The differences that you are going to experience are
the 172 has a larger HP engine and will have better performance, but it is also a little heavier on the controls ( you will notice) however it is a little more stable while in flight than the 152's. I had students after their solo that switched to the 172 and enjoyed the spaciousness (if you will) compared to the 152.
Personally I dont think that there is anything wrong with going with either one for flight training.
Mostly it will be your PERSONAL choice and preference thats going to matter.
However I do not recommend changing airplanes just prior to your solo or check ride. I found that it tended to take longer to reach profficiency right prior to both of those items..... Paul former CFII MEI AGI now airline pilot
MD-90 From United States of America, joined Jan 2000, 8502 posts, RR: 12
Reply 2, posted (13 years 11 months 1 day 22 hours ago) and read 5896 times:
Since I'm fairly tall and well built (6' and 200 lbs.), I like the 172's extra room and more power much better. I pay $49 an hour for a 172, or I could pay $44 for the 152. Both are with an instructor. I rent the 172, and I consider it money well spent. It doesn't have such an anemic rate of climb on these hot, humid Alabama days. Plus I'm not so crammed in with my instructor and my knees don't almost touch the instrument panel either.
PT-BRA From , joined Dec 1969, posts, RR:
Reply 3, posted (13 years 10 months 3 weeks 4 days 8 hours ago) and read 5837 times:
I have 50 hours on each airplane and i like the 172 better, because of stability in the air and space inside. I also did my private in a 152 in controlled airpace and if i had to give you an opinion I would tell you to finish your training on the 152 and then you can get a check out on the 172 that same day.
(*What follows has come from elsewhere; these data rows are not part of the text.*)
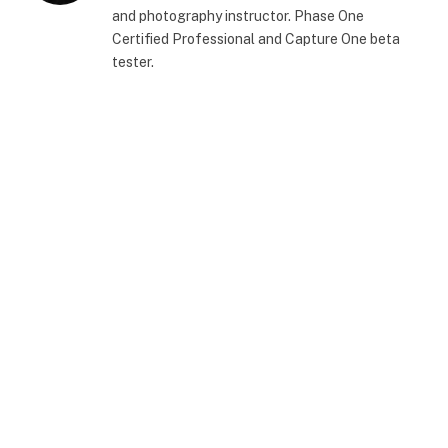
and photography instructor. Phase One
Certified Professional and Capture One beta
tester.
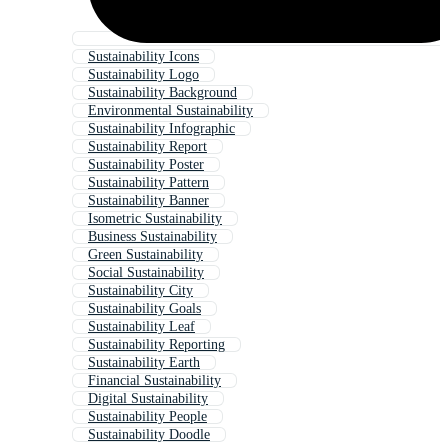
Sustainability Icons
Sustainability Logo
Sustainability Background
Environmental Sustainability
Sustainability Infographic
Sustainability Report
Sustainability Poster
Sustainability Pattern
Sustainability Banner
Isometric Sustainability
Business Sustainability
Green Sustainability
Social Sustainability
Sustainability City
Sustainability Goals
Sustainability Leaf
Sustainability Reporting
Sustainability Earth
Financial Sustainability
Digital Sustainability
Sustainability People
Sustainability Doodle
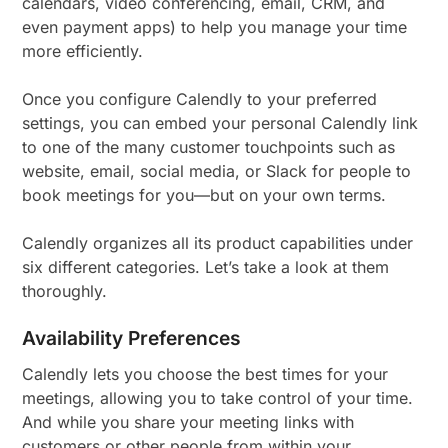
calendars, video conferencing, email, CRM, and
even payment apps) to help you manage your time
more efficiently.
Once you configure Calendly to your preferred
settings, you can embed your personal Calendly link
to one of the many customer touchpoints such as
website, email, social media, or Slack for people to
book meetings for you—but on your own terms.
Calendly organizes all its product capabilities under
six different categories. Let’s take a look at them
thoroughly.
Availability Preferences
Calendly lets you choose the best times for your
meetings, allowing you to take control of your time.
And while you share your meeting links with
customers or other people from within your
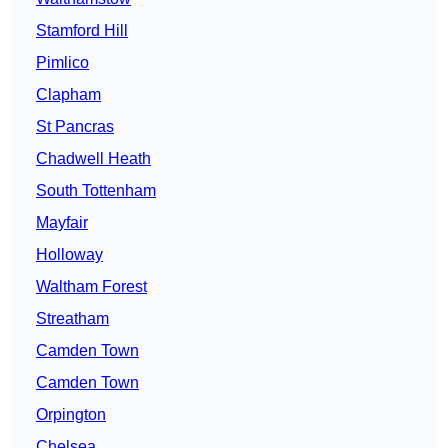
Stamford Hill
Pimlico
Clapham
St Pancras
Chadwell Heath
South Tottenham
Mayfair
Holloway
Waltham Forest
Streatham
Camden Town
Camden Town
Orpington
Chelsea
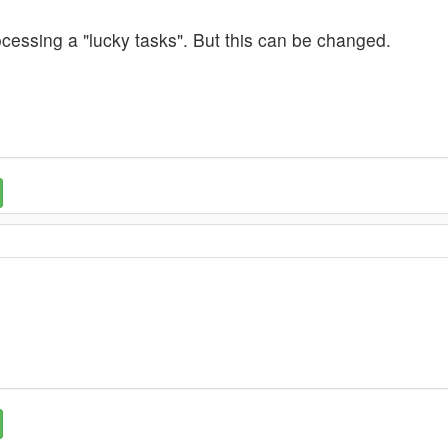
cessing a "lucky tasks". But this can be changed.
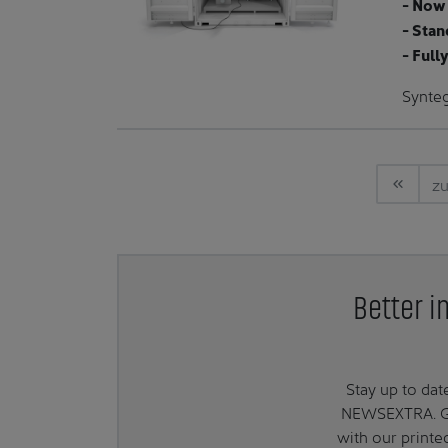
- Now 
- Stan
- Full
Synte
zu
Better i
Stay up to da
NEWSEXTRA. Get
with our print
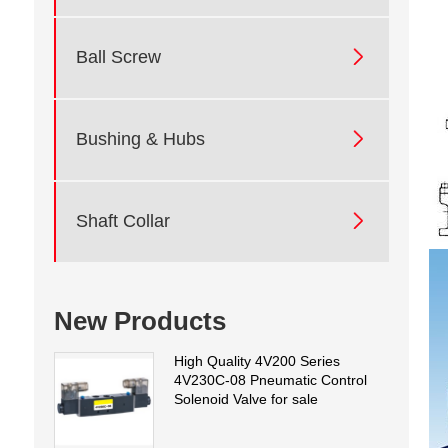

Ball Screw

Bushing & Hubs

Shaft Collar
New Products
High Quality 4V200 Series
4V230C-08 Pneumatic Control
Solenoid Valve for sale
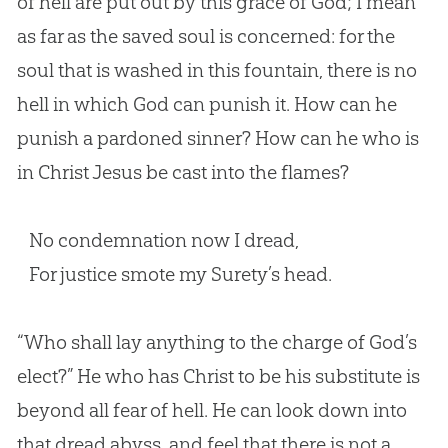
of hell are put out by this grace of God; I mean
as far as the saved soul is concerned: for the
soul that is washed in this fountain, there is no
hell in which God can punish it. How can he
punish a pardoned sinner? How can he who is
in Christ Jesus be cast into the flames?
No condemnation now I dread,
For justice smote my Surety’s head.
“Who shall lay anything to the charge of
God
’s
elect?” He who has Christ to be his substitute is
beyond all fear of hell. He can look down into
that dread abyss, and feel that there is not a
If you change airplanes in the middle of your training you will feel the difference and you will probably have to spend extra money just getting used to the 172. Besides i would never live a controlled airpace for a non-controlled.
Hope it helped
Greeneyes53787 From United States of America, joined Aug 2000, 844 posts, RR: 0
Reply 4, posted (13 years 10 months 3 weeks 2 days 19 hours ago) and read 5816 times:
I think a 152 is a better aircraft to learn on. For an up and climbing pilot the lighter controls of the 152 are less distracting than the 172. My training was in alternating 152s and 172s because of the club members' needs. However, I spent most time in the 152 (by choice).
My 152 was unable to reach its designed altitude because it did not carry enough fuel. I suppose on colder days she might have done it.
US521 From , joined Dec 1969, posts, RR:
Reply 5, posted (13 years 10 months 2 weeks 2 days 22 hours ago) and read 5799 times:
I am a PPL myslef and the there is a HUGE dif from the C152 other than one is 2 place and the other 4. The 152 is a little under powered. It's Climb rate is a little less of the 172. The 152 is a great trainer aircraft. People say, " Ohh iwouldn't fly in it because it is a 2 place airplane" or "It is too small for me". Well to put it lightly people, the 152 and 172 in width are about that same and it is athe same in height. I dont see where you can get a 172 for cheaper than a 152 because the 172 is more expensive to operate per hour. Well i hope this helps. Is stick with the 152 for training reasons.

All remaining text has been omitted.